とりあえず頭を冷やす

小学生の頃、普通のサラリーマンにはなりたくないと思っていた記憶があるけれど、「普通のサラリーマン」なんて職業が無いことは、中学生くらいになれば分かっていた。
それでも、何か少しでも特殊な職業との比較で、まだそのイメージは残っていたけれど、比較するということの無意味さに気がついてしまえば、「普通のサラリーマン」も「普通のサラリーマンではない社会人」も、結局さしたる差はなくて、それに見合った努力ができるか、運と才能があるかということを天秤にかけたときに、そして理想化しているそれの現実は理想と重なっているだろうかと疑いを向けざるを得ない本当に特殊な立場もまた、手が届かないという意味では無意味化してしまう。
やりたいことを、それこそ文字通りにひねり出してでもおけば良かったのかもしれないけれど、大した動機もなく作り出した、フェイクのフェイクみたいなやる気は、結局長持ちしないだろうと、作る前から思っていたし、結果としてそのとおりだった。
「誰がやっても同じこと」を「私がやっている」、ということは、『「誰がやっても同じこと」を「私がやっている」』という偶然によって、固有化されている気もするのだけれど、しかし隣でほぼ同じ作業をしている誰かもまたその偶然によって固有化された『「誰がやっても同じこと」を「私がやっている」』ことをやっているのだから、絶対的・内面的なものがない状態では、比較してしまって『「誰がやっても同じこと」を「私がやっている」』偶然によって固有化された、けれどもとなりの誰かとほぼ同じものでしかないと思ってしまう。
頭を使わない単純労働は好きなのだけれど、そこに意義とかを持ち込んでしまうと、とたんに無意味という意味を持ってしまうので、考える暇のないことをしなくてはいけない。

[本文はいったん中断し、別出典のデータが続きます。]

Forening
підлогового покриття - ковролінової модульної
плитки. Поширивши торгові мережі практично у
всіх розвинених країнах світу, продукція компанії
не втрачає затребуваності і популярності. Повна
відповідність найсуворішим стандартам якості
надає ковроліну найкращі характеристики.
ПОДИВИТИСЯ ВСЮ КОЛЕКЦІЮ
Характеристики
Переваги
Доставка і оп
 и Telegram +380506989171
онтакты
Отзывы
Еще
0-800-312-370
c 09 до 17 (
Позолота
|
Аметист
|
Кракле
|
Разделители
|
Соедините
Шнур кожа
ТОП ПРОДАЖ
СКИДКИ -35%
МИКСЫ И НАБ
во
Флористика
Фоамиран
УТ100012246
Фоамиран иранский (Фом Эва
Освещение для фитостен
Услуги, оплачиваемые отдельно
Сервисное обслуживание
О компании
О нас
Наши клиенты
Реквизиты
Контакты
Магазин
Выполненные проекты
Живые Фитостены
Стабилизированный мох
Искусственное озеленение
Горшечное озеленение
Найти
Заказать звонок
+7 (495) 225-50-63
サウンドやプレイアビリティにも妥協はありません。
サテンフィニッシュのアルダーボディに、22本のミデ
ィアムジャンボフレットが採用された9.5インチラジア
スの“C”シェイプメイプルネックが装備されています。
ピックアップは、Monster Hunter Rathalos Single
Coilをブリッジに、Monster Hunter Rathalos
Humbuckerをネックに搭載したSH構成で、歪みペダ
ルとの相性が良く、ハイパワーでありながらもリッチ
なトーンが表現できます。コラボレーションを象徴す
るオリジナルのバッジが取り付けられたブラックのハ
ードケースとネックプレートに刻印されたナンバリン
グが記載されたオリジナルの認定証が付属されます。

例えば、ある著名人の地位と名誉が、その人でなければならなかったのかどうかを確認するすべはなくて、たまたまその人がその地位と名誉によってその著名人として今広く知られているだけなのかもしれないと思えば、どんなに特殊な人であっても代替可能であるとも考えれるけれど、結局確かめるすべもなく、そしてなにより現実的な問題として、彼あるいは彼女は彼女であり、そしてその著名人として特殊だと思われているのだから、そうなのだろうと納得するしか無い。
有利な条件に見えるなにかで、何かを得ている人をうらやむのは簡単だけれど、建設的なのは眼を向けるべきはその人が、その条件のおかげで手に入れられない、それ以前に気が付きもしないまま通りすぎてしまっているモノ、そして自分がそれを手に入れられる可能性のあるモノがあるという事だと思う、ようにしている。
ある人に言わせればそれは「諦め」らしいのだけれど、諦めずにもがくことや、あこがれや妬みを表現することに美学を感じるかどうかは個人の趣味の問題でしかないし、僕はあまりかっこいいとは思わない。
ところで、あの頃、僕は一体どんな職業につくことを「普通のサラリーマン」と対比させていたのだろうか、ということがどうも思い出せない。
自分が何でもできるだなんて、そんなことは多分考えていなかっただろうけど。
少なくとも今の状態が、その時に考えていた状態にかすりもしていないことだけはわかるのだけれどw 間に合うのであれば、それが思い出せればそれを動機にしてなにかいろいろやりたいな、なんて思うんだけど、もう多分思い出せないんだろうな……。